**Dataset extract**
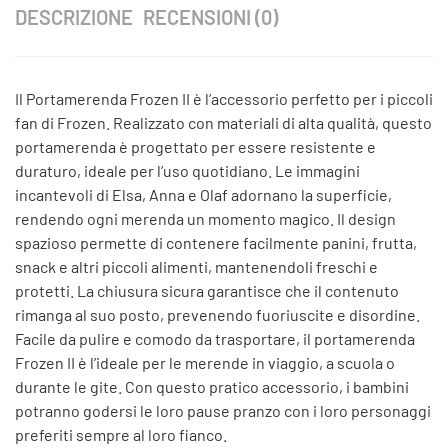
DESCRIZIONE
RECENSIONI (0)
Il Portamerenda Frozen II è l’accessorio perfetto per i piccoli
fan di Frozen. Realizzato con materiali di alta qualità, questo
portamerenda è progettato per essere resistente e
duraturo, ideale per l’uso quotidiano. Le immagini
incantevoli di Elsa, Anna e Olaf adornano la superficie,
rendendo ogni merenda un momento magico. Il design
spazioso permette di contenere facilmente panini, frutta,
snack e altri piccoli alimenti, mantenendoli freschi e
protetti. La chiusura sicura garantisce che il contenuto
rimanga al suo posto, prevenendo fuoriuscite e disordine.
Facile da pulire e comodo da trasportare, il portamerenda
Frozen II è l’ideale per le merende in viaggio, a scuola o
durante le gite. Con questo pratico accessorio, i bambini
potranno godersi le loro pause pranzo con i loro personaggi
preferiti sempre al loro fianco.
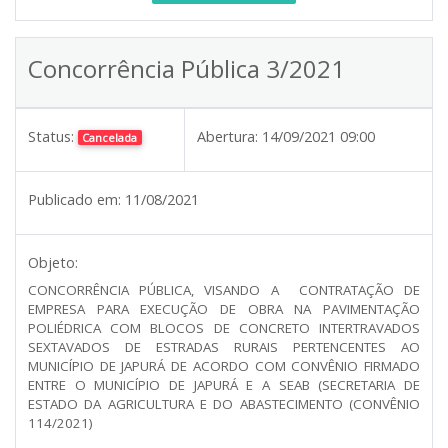
Concorrência Pública 3/2021
Status:
Abertura:
14/09/2021 09:00
Cancelada
Publicado em:
11/08/2021
Objeto:
CONCORRÊNCIA PÚBLICA, VISANDO A CONTRATAÇÃO DE
EMPRESA PARA EXECUÇÃO DE OBRA NA PAVIMENTAÇÃO
POLIÉDRICA COM BLOCOS DE CONCRETO INTERTRAVADOS
SEXTAVADOS DE ESTRADAS RURAIS PERTENCENTES AO
MUNICÍPIO DE JAPURÁ DE ACORDO COM CONVÊNIO FIRMADO
ENTRE O MUNICÍPIO DE JAPURÁ E A SEAB (SECRETARIA DE
ESTADO DA AGRICULTURA E DO ABASTECIMENTO (CONVÊNIO
114/2021)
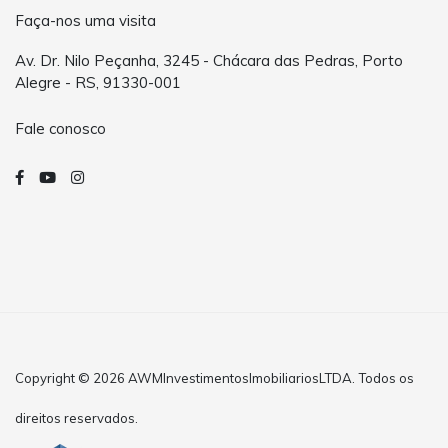
Faça-nos uma visita
Av. Dr. Nilo Peçanha, 3245 - Chácara das Pedras, Porto
Alegre - RS, 91330-001
Fale conosco
Copyright © 2026 AWMInvestimentosImobiliariosLTDA. Todos os
direitos reservados.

**Problem details**
Your task is to retype the lines running from the one that contains "EMPRESA PARA EXECUÇÃO DE OBRA NA PAVIMENTAÇÃO" through the end of the records, and nothing else. Pictures are not part of the copy.

**Result for this task**
EMPRESA PARA EXECUÇÃO DE OBRA NA PAVIMENTAÇÃO
POLIÉDRICA COM BLOCOS DE CONCRETO INTERTRAVADOS
SEXTAVADOS DE ESTRADAS RURAIS PERTENCENTES AO
MUNICÍPIO DE JAPURÁ DE ACORDO COM CONVÊNIO FIRMADO
ENTRE O MUNICÍPIO DE JAPURÁ E A SEAB (SECRETARIA DE
ESTADO DA AGRICULTURA E DO ABASTECIMENTO (CONVÊNIO
114/2021)
Faça-nos uma visita
Av. Dr. Nilo Peçanha, 3245 - Chácara das Pedras, Porto
Alegre - RS, 91330-001
Fale conosco
Copyright © 2026 AWMInvestimentosImobiliariosLTDA. Todos os
direitos reservados.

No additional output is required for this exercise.